Spinning out of control?
Originally Published: February 1, 2002 - Last Updated / Reviewed On: March 28, 2005
I am a Spinning instructor and don't know how to respond to exercisers who consistently work above 85 percent of their maximum heart rate. I've learned that less than 10 percent of your workouts should be at this high end; therefore, I vary the intensity of my classes. Although I do this, people say that they don't feel like they are getting a workout unless they work that hard. The fitness goal for most of these exercisers is weight control. How would you respond?
Always spinning at 85%
It's good to hear that you, as the instructor, are attuned to the well-being and safety of your class participants. Finding creative ways to address attitudes and perceptions surrounding exercise can be an ongoing challenge.
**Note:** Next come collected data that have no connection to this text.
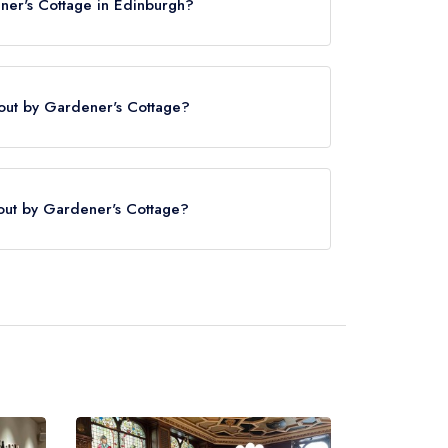
ner's Cottage in Edinburgh?
kout by Gardener's Cottage?
ener's Cottage is Edinburgh Waverley,
.
kout by Gardener's Cottage?
served at The Lookout by Gardener's Cottage is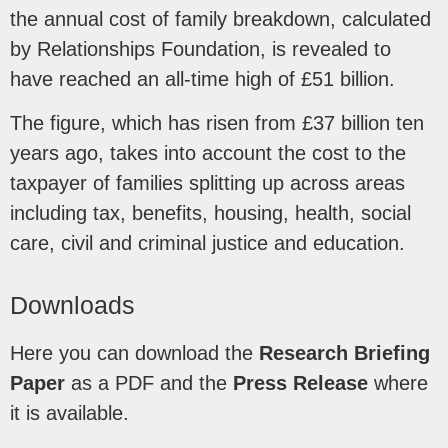
the annual cost of family breakdown, calculated
by Relationships Foundation, is revealed to
have reached an all-time high of £51 billion.
The figure, which has risen from £37 billion ten
years ago, takes into account the cost to the
taxpayer of families splitting up across areas
including tax, benefits, housing, health, social
care, civil and criminal justice and education.
Downloads
Here you can download the
Research Briefing
Paper
as a PDF and the
Press Release
where
it is available.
The intensity at which an individual chooses to exercise depends on several things, such as health status, current fitness level, and fitness goals. Every body is different, and sometimes, especially in group exercise situations, competitiveness and/or insecurity triggers the group to conform to a norm (in this case, high intensity spinning). Often, though, a lack of accurate information interferes with people's development of useful attitudes and informed opinions about how they themselves need to exercise. You mention that the main goal for your classes is weight control. Exercising regularly at a high intensity level is not necessarily the best way to lose/control body weight.
So first, gather the data you need to teach your clients the facts. To start, you can check out Body fat and exercise intensity for more information on the relationship between exercise intensity and body composition. Also, in Exercising beyond my maximum heart rate — Is this safe?, the answer explains how the conventional heart rate equation may not truly suit everyone. A more accurate way to determine one's training zone takes his or her resting heart rate (RHR) into account. Although it still is based on the estimated maximal heart rate formula, (220 - age in years), it serves as a better reflection of one's aerobic capacity.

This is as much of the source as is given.